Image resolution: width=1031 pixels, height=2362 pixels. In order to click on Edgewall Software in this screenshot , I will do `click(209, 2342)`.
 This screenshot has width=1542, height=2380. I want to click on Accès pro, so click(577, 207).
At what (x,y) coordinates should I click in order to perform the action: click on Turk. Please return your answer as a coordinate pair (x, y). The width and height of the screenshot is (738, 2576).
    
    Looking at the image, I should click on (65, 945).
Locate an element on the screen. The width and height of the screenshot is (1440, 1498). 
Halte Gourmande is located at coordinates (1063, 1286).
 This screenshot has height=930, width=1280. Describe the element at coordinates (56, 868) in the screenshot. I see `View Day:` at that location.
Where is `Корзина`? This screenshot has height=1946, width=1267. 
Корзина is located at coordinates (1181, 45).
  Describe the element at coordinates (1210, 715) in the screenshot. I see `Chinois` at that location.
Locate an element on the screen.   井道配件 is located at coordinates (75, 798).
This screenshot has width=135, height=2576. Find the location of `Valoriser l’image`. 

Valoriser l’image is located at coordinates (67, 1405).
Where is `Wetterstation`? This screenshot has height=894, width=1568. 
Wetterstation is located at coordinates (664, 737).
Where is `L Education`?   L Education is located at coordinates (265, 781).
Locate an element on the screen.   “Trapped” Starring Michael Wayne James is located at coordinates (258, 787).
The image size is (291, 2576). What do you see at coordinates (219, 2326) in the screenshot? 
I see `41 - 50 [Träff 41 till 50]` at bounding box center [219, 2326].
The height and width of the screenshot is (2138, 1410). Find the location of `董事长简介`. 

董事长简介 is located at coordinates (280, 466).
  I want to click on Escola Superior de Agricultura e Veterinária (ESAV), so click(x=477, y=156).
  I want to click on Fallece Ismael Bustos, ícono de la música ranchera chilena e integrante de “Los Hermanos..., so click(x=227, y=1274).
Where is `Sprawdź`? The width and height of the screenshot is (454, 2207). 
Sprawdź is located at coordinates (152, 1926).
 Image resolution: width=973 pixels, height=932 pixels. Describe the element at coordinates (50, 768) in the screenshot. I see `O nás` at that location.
****************
PROBLEM: Exactly the lines from the one containing "The image size" through the final line above, and only those, should be given again.

WRITTEN SOLUTION:
The image size is (291, 2576). What do you see at coordinates (219, 2326) in the screenshot? 
I see `41 - 50 [Träff 41 till 50]` at bounding box center [219, 2326].
The height and width of the screenshot is (2138, 1410). Find the location of `董事长简介`. 

董事长简介 is located at coordinates (280, 466).
  I want to click on Escola Superior de Agricultura e Veterinária (ESAV), so click(x=477, y=156).
  I want to click on Fallece Ismael Bustos, ícono de la música ranchera chilena e integrante de “Los Hermanos..., so click(x=227, y=1274).
Where is `Sprawdź`? The width and height of the screenshot is (454, 2207). 
Sprawdź is located at coordinates (152, 1926).
 Image resolution: width=973 pixels, height=932 pixels. Describe the element at coordinates (50, 768) in the screenshot. I see `O nás` at that location.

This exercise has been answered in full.